Across the data below, count every line where the string "Switch" appears. Answer with the number alone.

*** Begin section ***

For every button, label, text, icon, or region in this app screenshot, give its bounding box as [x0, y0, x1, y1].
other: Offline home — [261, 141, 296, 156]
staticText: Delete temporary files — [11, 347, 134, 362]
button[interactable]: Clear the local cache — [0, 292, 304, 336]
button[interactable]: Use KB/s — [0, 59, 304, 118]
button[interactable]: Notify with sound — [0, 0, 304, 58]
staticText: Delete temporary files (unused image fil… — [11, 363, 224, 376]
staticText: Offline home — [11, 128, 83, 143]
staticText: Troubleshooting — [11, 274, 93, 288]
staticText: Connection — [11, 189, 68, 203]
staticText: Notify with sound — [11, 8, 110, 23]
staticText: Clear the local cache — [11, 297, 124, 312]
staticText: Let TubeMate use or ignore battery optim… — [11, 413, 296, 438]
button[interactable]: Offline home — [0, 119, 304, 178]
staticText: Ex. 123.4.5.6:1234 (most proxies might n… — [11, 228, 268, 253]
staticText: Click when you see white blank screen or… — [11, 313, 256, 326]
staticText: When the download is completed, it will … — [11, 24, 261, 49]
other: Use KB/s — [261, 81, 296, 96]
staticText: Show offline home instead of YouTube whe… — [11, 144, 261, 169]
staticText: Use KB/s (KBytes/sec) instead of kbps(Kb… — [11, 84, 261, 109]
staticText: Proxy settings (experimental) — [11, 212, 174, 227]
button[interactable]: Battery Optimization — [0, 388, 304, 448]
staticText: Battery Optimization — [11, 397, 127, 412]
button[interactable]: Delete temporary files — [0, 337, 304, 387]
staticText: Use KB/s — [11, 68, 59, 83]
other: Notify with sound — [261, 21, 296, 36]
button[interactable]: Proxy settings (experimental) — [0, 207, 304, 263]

*** End section ***
*** Begin section ***

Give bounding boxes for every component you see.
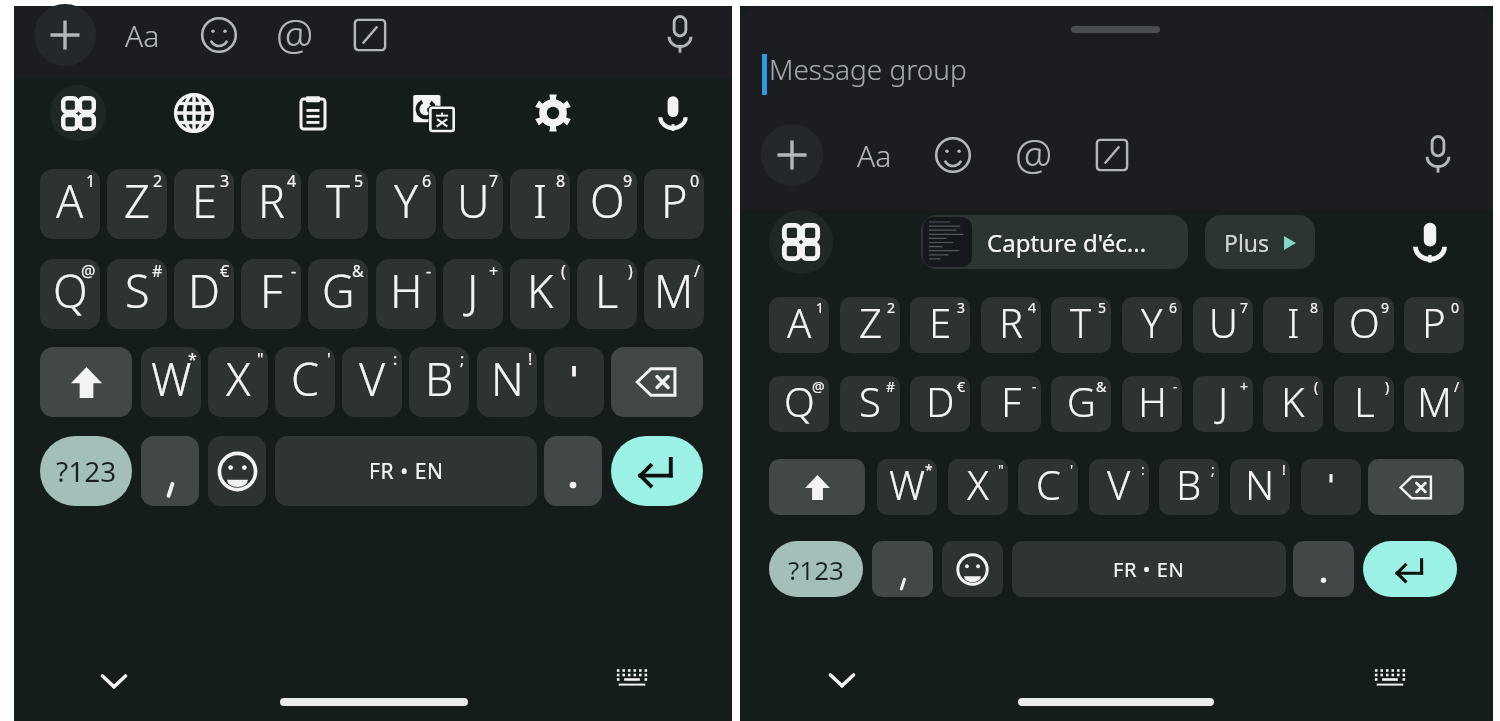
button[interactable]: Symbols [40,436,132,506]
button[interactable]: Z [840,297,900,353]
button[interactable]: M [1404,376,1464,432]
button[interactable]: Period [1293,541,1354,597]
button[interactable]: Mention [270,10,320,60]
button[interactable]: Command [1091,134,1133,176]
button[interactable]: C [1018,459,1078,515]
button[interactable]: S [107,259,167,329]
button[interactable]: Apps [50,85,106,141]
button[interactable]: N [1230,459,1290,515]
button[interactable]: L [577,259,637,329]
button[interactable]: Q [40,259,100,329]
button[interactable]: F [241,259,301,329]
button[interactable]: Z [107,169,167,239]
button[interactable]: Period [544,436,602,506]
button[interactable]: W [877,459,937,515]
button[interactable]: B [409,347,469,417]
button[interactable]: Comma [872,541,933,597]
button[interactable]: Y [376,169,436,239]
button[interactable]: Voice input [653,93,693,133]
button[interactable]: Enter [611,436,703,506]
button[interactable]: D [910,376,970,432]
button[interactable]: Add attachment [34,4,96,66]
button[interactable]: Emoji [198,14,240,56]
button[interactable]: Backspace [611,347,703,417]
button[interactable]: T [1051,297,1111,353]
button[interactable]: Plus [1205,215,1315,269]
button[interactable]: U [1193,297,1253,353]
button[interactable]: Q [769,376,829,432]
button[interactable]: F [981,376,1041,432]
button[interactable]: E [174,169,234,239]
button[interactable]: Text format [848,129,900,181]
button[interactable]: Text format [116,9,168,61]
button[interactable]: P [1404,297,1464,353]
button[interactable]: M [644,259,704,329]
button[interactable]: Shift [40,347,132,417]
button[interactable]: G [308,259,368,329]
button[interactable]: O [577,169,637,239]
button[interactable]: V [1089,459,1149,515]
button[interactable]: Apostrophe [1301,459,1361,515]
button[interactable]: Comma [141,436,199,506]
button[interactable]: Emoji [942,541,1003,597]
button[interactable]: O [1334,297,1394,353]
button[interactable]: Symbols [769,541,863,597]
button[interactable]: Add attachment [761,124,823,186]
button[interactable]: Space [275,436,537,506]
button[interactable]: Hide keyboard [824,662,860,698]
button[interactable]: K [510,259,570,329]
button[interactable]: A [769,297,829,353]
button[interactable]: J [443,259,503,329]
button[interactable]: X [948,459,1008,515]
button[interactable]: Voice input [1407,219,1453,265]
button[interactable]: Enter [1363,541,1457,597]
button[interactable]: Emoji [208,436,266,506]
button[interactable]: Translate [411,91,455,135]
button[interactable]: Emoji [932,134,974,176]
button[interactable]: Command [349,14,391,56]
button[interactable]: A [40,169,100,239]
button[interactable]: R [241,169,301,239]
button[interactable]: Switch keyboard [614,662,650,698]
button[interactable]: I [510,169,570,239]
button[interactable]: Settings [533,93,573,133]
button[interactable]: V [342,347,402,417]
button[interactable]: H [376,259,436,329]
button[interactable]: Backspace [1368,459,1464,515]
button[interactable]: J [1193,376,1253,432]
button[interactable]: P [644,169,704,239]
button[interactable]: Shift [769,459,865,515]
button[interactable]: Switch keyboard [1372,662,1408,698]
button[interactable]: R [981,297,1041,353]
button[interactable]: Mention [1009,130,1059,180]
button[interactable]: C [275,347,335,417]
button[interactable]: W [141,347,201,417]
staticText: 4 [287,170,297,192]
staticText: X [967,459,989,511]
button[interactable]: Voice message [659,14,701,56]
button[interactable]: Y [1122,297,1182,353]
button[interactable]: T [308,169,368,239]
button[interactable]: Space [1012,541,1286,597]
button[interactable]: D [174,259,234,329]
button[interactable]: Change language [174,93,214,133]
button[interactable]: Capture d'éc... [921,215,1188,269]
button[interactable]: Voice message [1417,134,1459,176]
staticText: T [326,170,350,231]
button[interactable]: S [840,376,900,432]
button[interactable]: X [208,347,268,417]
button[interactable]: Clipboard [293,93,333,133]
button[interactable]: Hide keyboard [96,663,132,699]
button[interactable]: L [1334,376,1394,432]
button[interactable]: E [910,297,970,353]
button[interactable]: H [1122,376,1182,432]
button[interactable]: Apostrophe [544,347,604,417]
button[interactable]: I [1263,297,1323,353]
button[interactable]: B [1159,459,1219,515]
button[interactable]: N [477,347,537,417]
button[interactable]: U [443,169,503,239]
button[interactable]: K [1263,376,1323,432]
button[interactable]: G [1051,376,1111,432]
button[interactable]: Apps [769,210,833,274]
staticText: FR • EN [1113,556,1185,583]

*** End section ***

#### SOLVED PROBLEM:
2